IBM to lead creation of global film database

More than 100 years of motion pictures, TV broadcasts and other images, now scattered in museums and collections around the globe, have never been catalogued in one massive worldwide database.

That will change next year when three U.S. universities and the U.S. Library of Congress begin work on an online catalogue of the world’s movie and broadcasting treasures for researchers, historians, educators and the public. The database will initially include information on the images, such as when they were made, who created them and where they are kept, but some of the material will be available for viewing online.

In a recent announcement, IBM Corp. was named the lead hardware vendor for the database project, which will use the company’s line of eServer pSeries servers, which use IBM’s Power processors.

Jim DeRoest, assistant director of computing and communications at the University of Washington in Seattle, which is helping develop the database, said the project has long been a goal of researchers and is coming together now with help from a US$900,000 grant from the National Science Foundation.

Until now, the only catalogues of films and broadcast images have covered individual private collections or museums, he said, which has hindered knowledge about what remains from the early days of the industry. “There are some large (collections), but there hasn’t been this cross-genre type of catalogue,” DeRoest said.

Also participating in the project are Rutgers University Libraries in New Jersey and the Georgia Institute of Technology Media Center. The National Science Foundation grant was commissioned by the Association of Moving Image Archivists in Hollywood through a grant from the National Film Preservation Board of the Library of Congress.

The database will run on SuSE Linux Enterprise Server 8 on the IBM hardware, along with a collection of open-source software used to keep costs down, DeRoest said. The Power processor servers were chosen, he said, because each of the participating universities has had good experiences with them. “All of us were fairly satisfied with the scalability,” he said.

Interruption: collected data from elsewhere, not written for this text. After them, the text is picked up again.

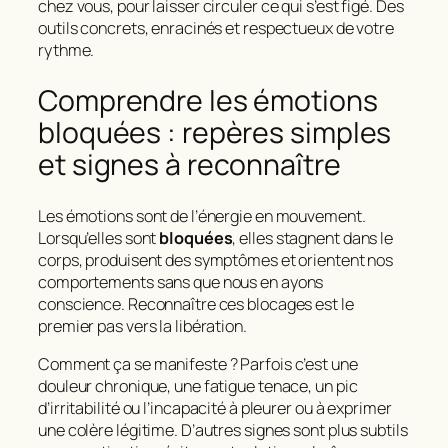
chez vous, pour laisser circuler ce qui s’est figé. Des
outils concrets, enracinés et respectueux de votre
rythme.
Comprendre les émotions
bloquées : repères simples
et signes à reconnaître
Les émotions sont de l’énergie en mouvement.
Lorsqu’elles sont
bloquées
, elles stagnent dans le
corps, produisent des symptômes et orientent nos
comportements sans que nous en ayons
conscience. Reconnaître ces blocages est le
premier pas vers la libération.
Comment ça se manifeste ? Parfois c’est une
douleur chronique, une fatigue tenace, un pic
d’irritabilité ou l’incapacité à pleurer ou à exprimer
une colère légitime. D’autres signes sont plus subtils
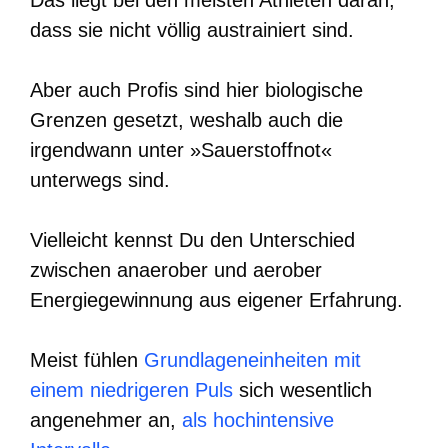
dass sie nicht völlig austrainiert sind.
Aber auch Profis sind hier biologische
Grenzen gesetzt, weshalb auch die
irgendwann unter »Sauerstoffnot«
unterwegs sind.
Vielleicht kennst Du den Unterschied
zwischen anaerober und aerober
Energiegewinnung aus eigener Erfahrung.
Meist fühlen
Grundlageneinheiten mit
einem niedrigeren Puls
sich wesentlich
angenehmer an,
als hochintensive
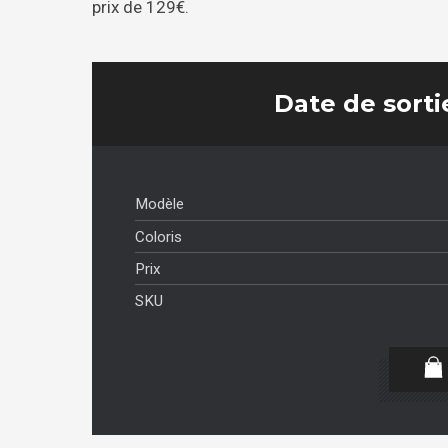
prix de 129€.
Date de sortie
Modèle
Coloris
Prix
SKU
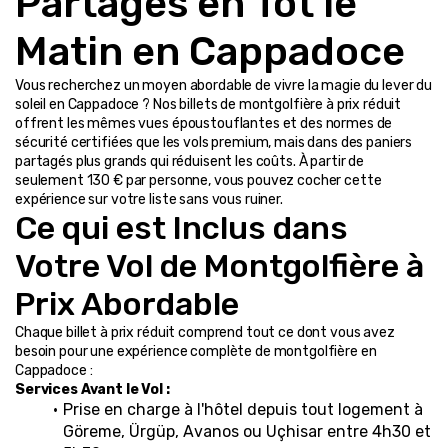
Partagés en Tôt le 
Matin en Cappadoce
Vous recherchez un moyen abordable de vivre la magie du lever du 
soleil en Cappadoce ? Nos billets de montgolfière à prix réduit 
offrent les mêmes vues époustouflantes et des normes de 
sécurité certifiées que les vols premium, mais dans des paniers 
partagés plus grands qui réduisent les coûts. À partir de 
seulement 130 € par personne, vous pouvez cocher cette 
expérience sur votre liste sans vous ruiner.
Ce qui est Inclus dans 
Votre Vol de Montgolfière à 
Prix Abordable
Chaque billet à prix réduit comprend tout ce dont vous avez 
besoin pour une expérience complète de montgolfière en 
Cappadoce :
Services Avant le Vol :
Prise en charge à l'hôtel depuis tout logement à 
Göreme, Ürgüp, Avanos ou Uçhisar entre 4h30 et 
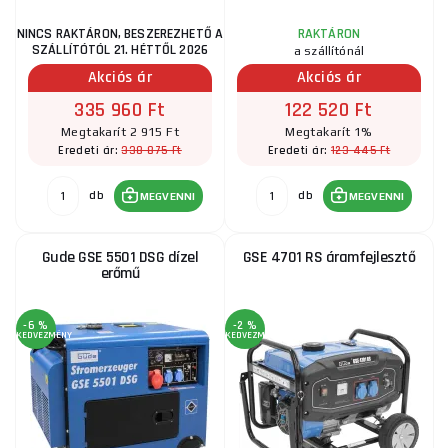
NINCS RAKTÁRON, BESZEREZHETŐ A
RAKTÁRON
SZÁLLÍTÓTÓL 21. HÉTTŐL 2026
a szállítónál
Akciós ár
Akciós ár
335 960 Ft
122 520 Ft
Megtakarít 2 915 Ft
Megtakarít 1%
338 875 Ft
123 445 Ft
Eredeti ár:
Eredeti ár:
db
db
MEGVENNI
MEGVENNI
Gude GSE 5501 DSG dízel
GSE 4701 RS áramfejlesztő
erőmű
-6 %
-2 %
KEDVEZMÉNY
KEDVEZMÉNY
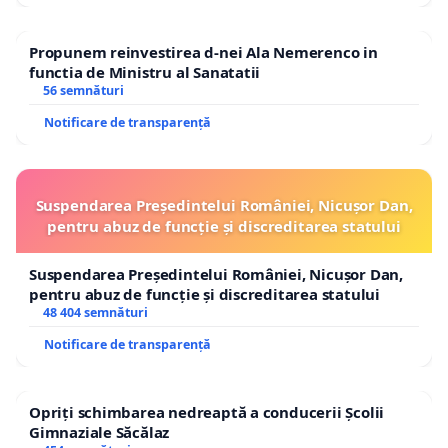
Propunem reinvestirea d-nei Ala Nemerenco in
functia de Ministru al Sanatatii
56 semnături
Notificare de transparență
Suspendarea Președintelui României, Nicușor Dan,
pentru abuz de funcție și discreditarea statului
Suspendarea Președintelui României, Nicușor Dan,
pentru abuz de funcție și discreditarea statului
48 404 semnături
Notificare de transparență
Opriți schimbarea nedreaptă a conducerii Școlii
Gimnaziale Săcălaz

One problem for Linux on Intel-based hardware, DeRoest said, has arisen when vendors made hardware changes and Linux didn’t include the proper device drivers. Using the pSeries servers should solve that problem through a “consistency of hardware,” he said.

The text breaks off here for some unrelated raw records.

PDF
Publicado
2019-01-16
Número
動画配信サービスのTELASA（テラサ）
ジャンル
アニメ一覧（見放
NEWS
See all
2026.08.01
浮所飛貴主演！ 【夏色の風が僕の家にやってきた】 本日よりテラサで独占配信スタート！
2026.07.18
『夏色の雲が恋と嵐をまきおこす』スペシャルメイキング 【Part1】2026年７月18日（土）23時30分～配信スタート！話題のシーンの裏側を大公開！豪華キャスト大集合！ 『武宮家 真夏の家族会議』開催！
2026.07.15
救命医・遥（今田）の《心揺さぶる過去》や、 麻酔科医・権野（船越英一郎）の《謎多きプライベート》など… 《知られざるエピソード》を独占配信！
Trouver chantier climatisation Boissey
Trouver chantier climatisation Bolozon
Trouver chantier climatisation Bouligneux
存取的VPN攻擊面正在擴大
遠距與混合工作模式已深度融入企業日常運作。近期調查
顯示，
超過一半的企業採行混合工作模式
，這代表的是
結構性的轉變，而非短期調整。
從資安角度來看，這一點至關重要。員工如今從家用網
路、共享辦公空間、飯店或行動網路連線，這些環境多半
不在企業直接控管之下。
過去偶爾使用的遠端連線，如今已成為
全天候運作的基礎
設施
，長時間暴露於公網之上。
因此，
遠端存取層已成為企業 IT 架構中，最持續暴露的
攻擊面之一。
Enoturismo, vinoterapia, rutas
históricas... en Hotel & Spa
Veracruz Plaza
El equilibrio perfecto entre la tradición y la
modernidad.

Barbara Humphrys, who works in the Library of Congress motion picture, broadcast and recorded sound division and was a member of an early Association of Moving Image Archivists subcommittee for the project, said the database will solve many problems for historians and researchers. “We’re kind of starting at the beginning,” she said. “You’d be surprised where some things are held.”

Once the database is built, links directly to the content can be added so that images and movies can be viewed, Humphrys said. And users who find the images they’re seeking will be able to contact the collection owner to try to obtain viewing rights or more information.

In addition to motion pictures, TV broadcasts and other images, the database will feature archives from the Smithsonian Museum, including video from the Hubble Space Telescope and other notable or historical images.

The Library of Congress will be the host Web site for the catalogue next year when it debuts the Moving Images Collection after it is created. An early version of the Web site is already online.

The Moving Images Collection databases and Web portal will be run on two IBM eServer p630 and two IBM eServer p610 servers under SuSE Linux and IBM directory server.

The University of Washington and Rutgers University are designing and developing the directory and catalogue databases of digital images, and the Georgia Institute of Technology is developing the Web portal for the project.